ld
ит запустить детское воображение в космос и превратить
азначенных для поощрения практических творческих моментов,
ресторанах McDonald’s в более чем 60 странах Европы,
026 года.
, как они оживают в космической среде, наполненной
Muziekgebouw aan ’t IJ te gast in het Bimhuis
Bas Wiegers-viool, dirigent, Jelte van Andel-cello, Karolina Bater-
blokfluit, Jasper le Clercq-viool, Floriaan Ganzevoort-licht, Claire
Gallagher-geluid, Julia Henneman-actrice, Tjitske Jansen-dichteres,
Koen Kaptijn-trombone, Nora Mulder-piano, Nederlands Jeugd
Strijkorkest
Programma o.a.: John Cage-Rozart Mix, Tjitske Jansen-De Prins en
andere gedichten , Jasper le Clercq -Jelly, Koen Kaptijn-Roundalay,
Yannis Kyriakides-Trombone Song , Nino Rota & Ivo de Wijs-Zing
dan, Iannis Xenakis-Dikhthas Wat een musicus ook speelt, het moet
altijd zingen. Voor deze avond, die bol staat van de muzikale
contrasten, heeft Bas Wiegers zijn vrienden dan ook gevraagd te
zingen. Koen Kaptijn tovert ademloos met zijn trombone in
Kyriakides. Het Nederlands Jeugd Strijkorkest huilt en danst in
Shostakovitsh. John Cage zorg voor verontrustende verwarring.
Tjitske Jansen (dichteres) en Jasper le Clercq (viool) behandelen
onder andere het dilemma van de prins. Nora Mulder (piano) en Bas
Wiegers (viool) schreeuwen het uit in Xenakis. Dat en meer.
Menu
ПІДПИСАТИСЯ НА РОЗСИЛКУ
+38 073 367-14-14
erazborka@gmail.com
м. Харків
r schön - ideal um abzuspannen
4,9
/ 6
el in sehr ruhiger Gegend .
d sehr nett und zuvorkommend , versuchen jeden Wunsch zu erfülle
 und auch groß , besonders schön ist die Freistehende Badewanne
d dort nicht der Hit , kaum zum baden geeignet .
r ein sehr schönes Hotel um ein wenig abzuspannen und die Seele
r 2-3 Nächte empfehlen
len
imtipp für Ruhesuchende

→ Exercise aim
What should appear is an exact copy of the lines from the one with "el in sehr ruhiger Gegend ." through the end of the entries above, ends included, and no other text.

→ Task response
el in sehr ruhiger Gegend .
d sehr nett und zuvorkommend , versuchen jeden Wunsch zu erfülle
 und auch groß , besonders schön ist die Freistehende Badewanne
d dort nicht der Hit , kaum zum baden geeignet .
r ein sehr schönes Hotel um ein wenig abzuspannen und die Seele
r 2-3 Nächte empfehlen
len
imtipp für Ruhesuchende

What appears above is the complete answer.